Who Is Poisoning U.S. Diplomats? // A mysterious ailment is striking American embassy workers around the globe

Ever heard of diplomats’ disease? It started in the US Embassy in Cuba and has reappeared in a US consulate in China. No coincidence. Same symptoms—really rare symptoms. American diplomats (and their wives and kids) are reporting that they hear static in their heads and the sound of marbles rolling around. Not your everyday kind of medical complaint.

There is nothing like it in the medical books, or in the history books. Elderly people who are losing their hearing often complain of hearing static. But no one has ever reported hearing marbles rolling around inside their skulls. It is a symptom that has left doctors scratching their heads.

All the patients are giving the same description of the problem. This is the type of thing that can happen when psychiatric patients swap symptom stories in the waiting room…sort of a one-up “I am sicker than you” competition.
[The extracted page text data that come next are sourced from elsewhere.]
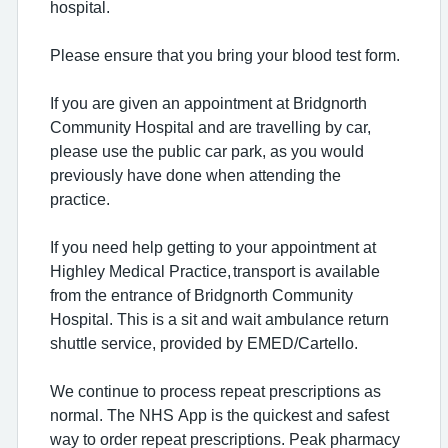
hospital.
Please ensure that you bring your blood test form.
If you are given an appointment at Bridgnorth
Community Hospital and are travelling by car,
please use the public car park, as you would
previously have done when attending the
practice.
If you need help getting to your appointment at
Highley Medical Practice, transport is available
from the entrance of Bridgnorth Community
Hospital. This is a sit and wait ambulance return
shuttle service, provided by EMED/Cartello.
We continue to process repeat prescriptions as
normal. The NHS App is the quickest and safest
way to order repeat prescriptions. Peak pharmacy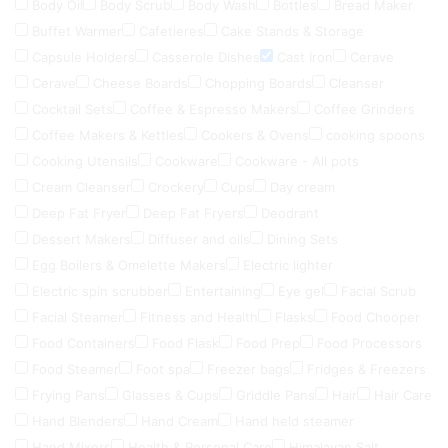
Body Oil
Body Scrub
Body Wash
Bottles
Bread Maker
Buffet Warmer
Cafetieres
Cake Stands & Storage
Capsule Holders
Casserole Dishes
Cast Iron
Cerave
Cerave
Cheese Boards
Chopping Boards
Cleanser
Cocktail Sets
Coffee & Espresso Makers
Coffee Grinders
Coffee Makers & Kettles
Cookers & Ovens
cooking spoons
Cooking Utensils
Cookware
Cookware - All pots
Cream Cleanser
Crockery
Cups
Day cream
Deep Fat Fryer
Deep Fat Fryers
Deodrant
Dessert Makers
Diffuser and oils
Dining Sets
Egg Boilers & Omelette Makers
Electric lighter
Electric spin scrubber
Entertaining
Eye gel
Facial Scrub
Facial Steamer
Fitness and Health
Flasks
Food Chooper
Food Containers
Food Flask
Food Prep
Food Processors
Food Steamer
Foot spa
Freezer bags
Fridges & Freezers
Frying Pans
Glasses & Cups
Griddle Pans
Hair
Hair Care
Hand Blenders
Hand Cream
Hand held steamer
Hand Mixers
Health & Personal Care
Himalayan Salt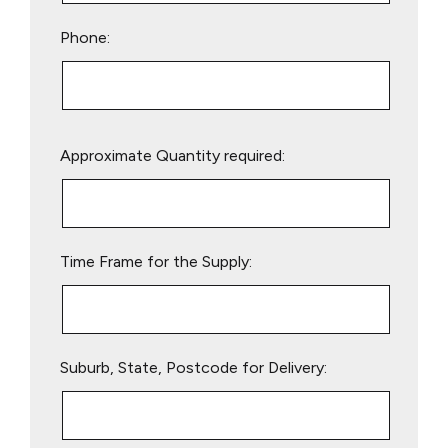
Phone:
Please
Approximate Quantity required:
leave
this
field
empty.
Time Frame for the Supply:
Suburb, State, Postcode for Delivery: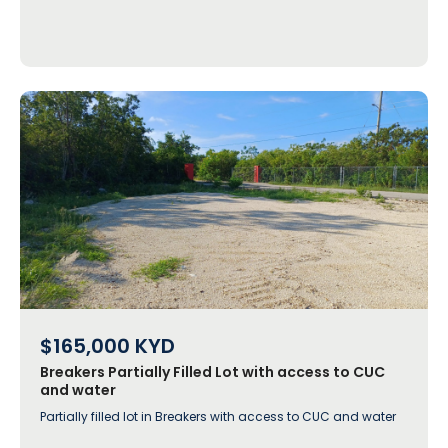
$165,000
KYD
Breakers Partially Filled Lot with access to CUC
and water
Partially filled lot in Breakers with access to CUC and water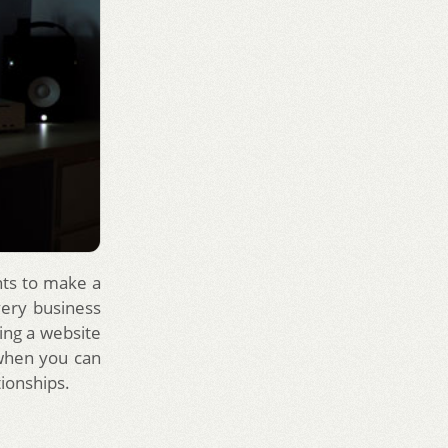
nts to make a
very business
ving a website
 when you can
tionships.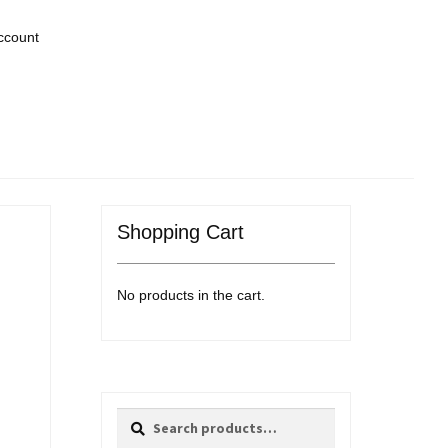
ccount
Shopping Cart
No products in the cart.
Search
Search
for: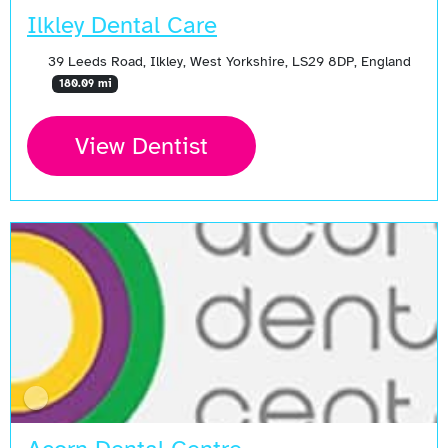
Ilkley Dental Care
39 Leeds Road, Ilkley, West Yorkshire, LS29 8DP, England
180.09 mi
View Dentist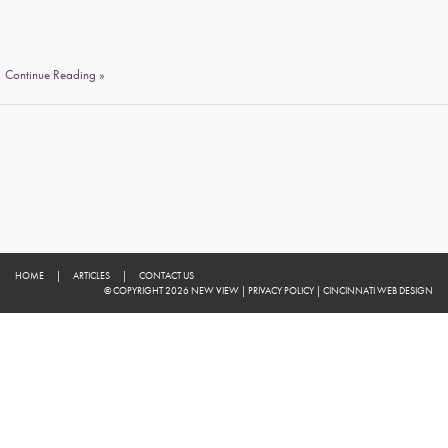
Continue Reading »
HOME
|
ARTICLES
|
CONTACT US
© COPYRIGHT 2026 NEW VIEW
|
PRIVACY POLICY
|
CINCINNATI WEB DESIGN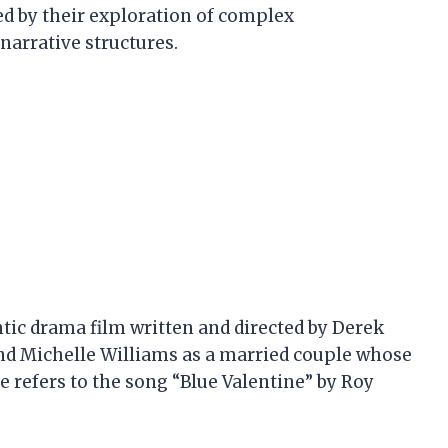
ed by their exploration of complex
narrative structures.
tic drama film written and directed by Derek
and Michelle Williams as a married couple whose
tle refers to the song “Blue Valentine” by Roy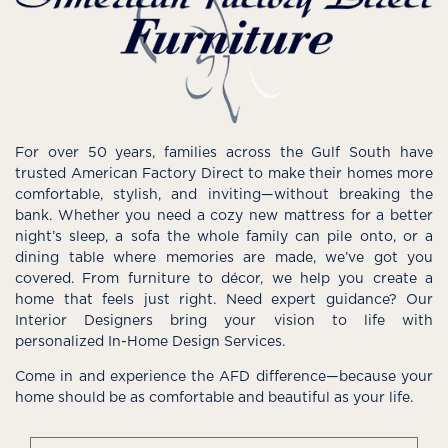
For over 50 years, families across the Gulf South have
trusted American Factory Direct to make their homes more
comfortable, stylish, and inviting—without breaking the
bank. Whether you need a cozy new mattress for a better
night’s sleep, a sofa the whole family can pile onto, or a
dining table where memories are made, we’ve got you
covered. From furniture to décor, we help you create a
home that feels just right. Need expert guidance? Our
Interior Designers bring your vision to life with
personalized In-Home Design Services.
Come in and experience the AFD difference—because your
home should be as comfortable and beautiful as your life.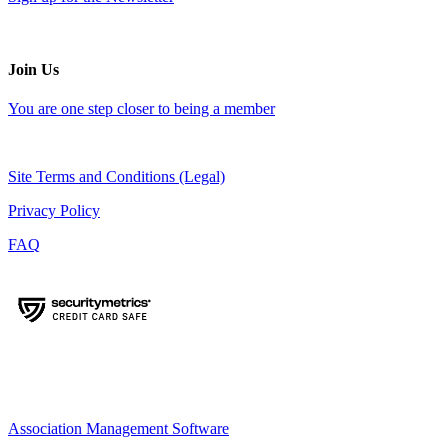
Join Us
You are one step closer to being a member
Site Terms and Conditions (Legal)
Privacy Policy
FAQ
Association Management Software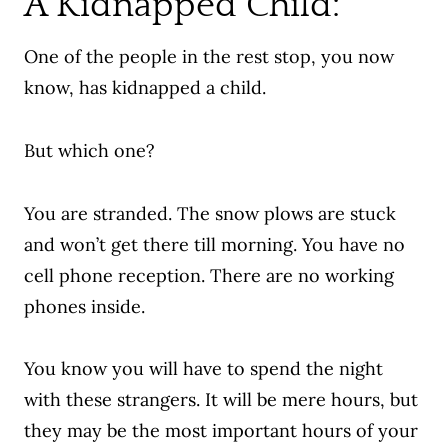
A Kidnapped Child:
One of the people in the rest stop, you now
know, has kidnapped a child.
But which one?
You are stranded. The snow plows are stuck
and won’t get there till morning. You have no
cell phone reception. There are no working
phones inside.
You know you will have to spend the night
with these strangers.
It will be mere hours, but
they may be the most important hours of your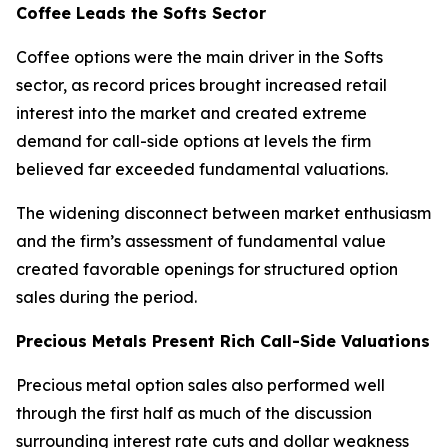
Coffee Leads the Softs Sector
Coffee options were the main driver in the Softs
sector, as record prices brought increased retail
interest into the market and created extreme
demand for call-side options at levels the firm
believed far exceeded fundamental valuations.
The widening disconnect between market enthusiasm
and the firm’s assessment of fundamental value
created favorable openings for structured option
sales during the period.
Precious Metals Present Rich Call-Side Valuations
Precious metal option sales also performed well
through the first half as much of the discussion
surrounding interest rate cuts and dollar weakness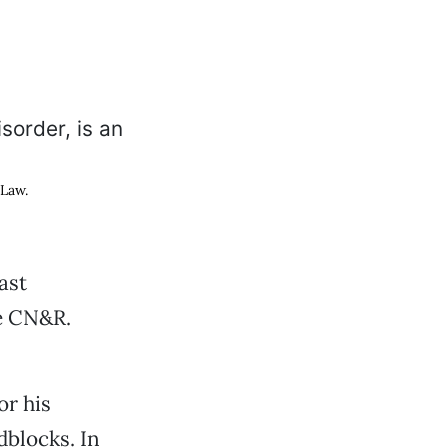
 Law.
ast
he CN&R.
or his
dblocks. In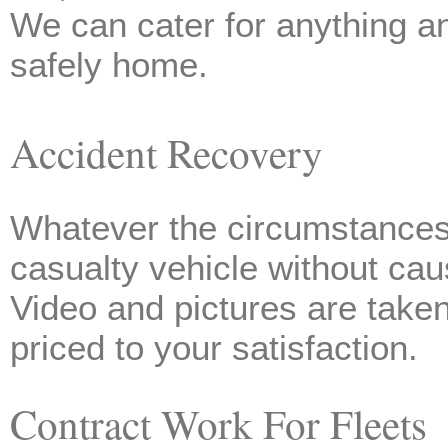
We can cater for anything a
safely home.
Accident Recovery
Whatever the circumstances 
casualty vehicle without c
Video and pictures are taken
priced to your satisfaction.
Contract Work For Fleets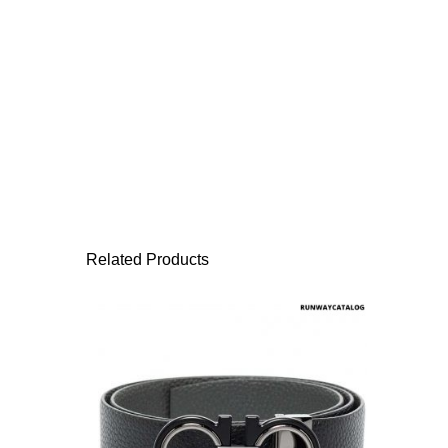
Related Products
This product has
But it is a bit puzzling when very non-hysterical diplomats on opposite sides of the planet, who have never talked to each other, describe the same complaint independently. How is it that they all came up with the same comparison—“rolling marbles”—to describe the noise in their heads?

Until this week, any mention of “rolling marbles” was deliberately withheld from the media. It was not circulated on any diplomatic messaging, texting or encrypted email service…sort of like the old-school police trick of not telling news reporters about certain elements of a murder scene so that the cops can quickly weed out the wackos who call in to confess to every crime they hear about in the media. If the caller cannot describe the position in which he allegedly left the body, then he wasn’t there.

US government investigators are now reaching the conclusion that the most logical explanation for American diplomats giving the same “rolling marbles” description is that they were actually hearing the same thing. And that is really scary. What could have caused them to hear the sound of rolling marbles, and why was it happening to US diplomats on both sides of the planet?

Here is a clue, the old spies tell me. This unique sound was heard only by American diplomats and their families living in Cuba and China.

Last week The Washington Post, The New York Times, and other media outlets began reporting that American diplomats and their families have actually been falling ill since 2016 with mysterious symptoms that, according to the State Department, are like those “following concussion or minor traumatic brain injury.” The illness has even led to the evacuation of diplomatic families from China. This is not science fiction.

The old spies indicated to me that “rolling marbles” is the new sound of communist espionage. Seriously? A commie brain beam? Should all US diplomats now wear tinfoil hats to shield them from the sound of rolling marbles? Why would some nutter of a communist spy chief invent such useless technology?

I could almost understand it if the commies were beaming the sound of dripping water as a high-tech form of Chinese water torture, but rolling marbles? Who cares if diplomats hear rolling marbles in their sleep?

Not a joke, the old spies say. The communists have used similar types of energy beams for espionage before. They once used an invisible microwave beam to spy on American diplomats in Moscow.

Microwave? As in microwave ovens? Wouldn’t that cook their brains?

No, not at low power. But yes, some US diplomats in Moscow were getting really sick until we figured out what was happening and made the Russians stop. The old spies told me how the microwave espionage beam worked and how the whole techno-torture war began.
At the beginning of the Cold War, there was no technology, just brute force. If the Russians wanted information from an American they suspected was a spy, they would simply kidnap a low-ranking army officer or junior diplomat, take him to East Berlin, drug him, torture him, and kill him. Then, after the interrogation, they would dump his body back in the American Zone.

That stopped when General Singlaub kidnapped one of the Russian kidnappers, shot him, and dumped his body in a trash can outside the Russian Embassy, which was followed by a lengthy lecture to the Russians on their obligation to ensure prompt garbage removal. The Russians stopped killing American diplomatic personnel outright, switching instead to other means of tracking American agents.

In front of every American diplomatic office building, the Russians spread a powder that could only be seen through ultraviolet glasses. Even if an agent jumped into a waiting car and escaped his Russian pursuers, the telltale ultraviolet footprints would eventually lead the Russians to the doorstep of whichever apartment building the American had visited in Moscow.

The rest was predictable. The Russians would arrest everyone in the building and take them in for interrogation, and the interior of each apartment was searched for the ultraviolet tracks left by the American. Listening devices were then installed in the apartment of the American collaborator, who was followed to identify other American agents in Moscow.

The ultraviolet powder was simple and effective, but it had one major drawback—it washed off in rain and snow. There was a lot of rain and snow in Moscow. So the Russians switched to dusting the American Embassy stairs with radioactive powder. No matter how much it snowed and rained, enough of the radioactive trail remained that it could be detected with a Geiger counter.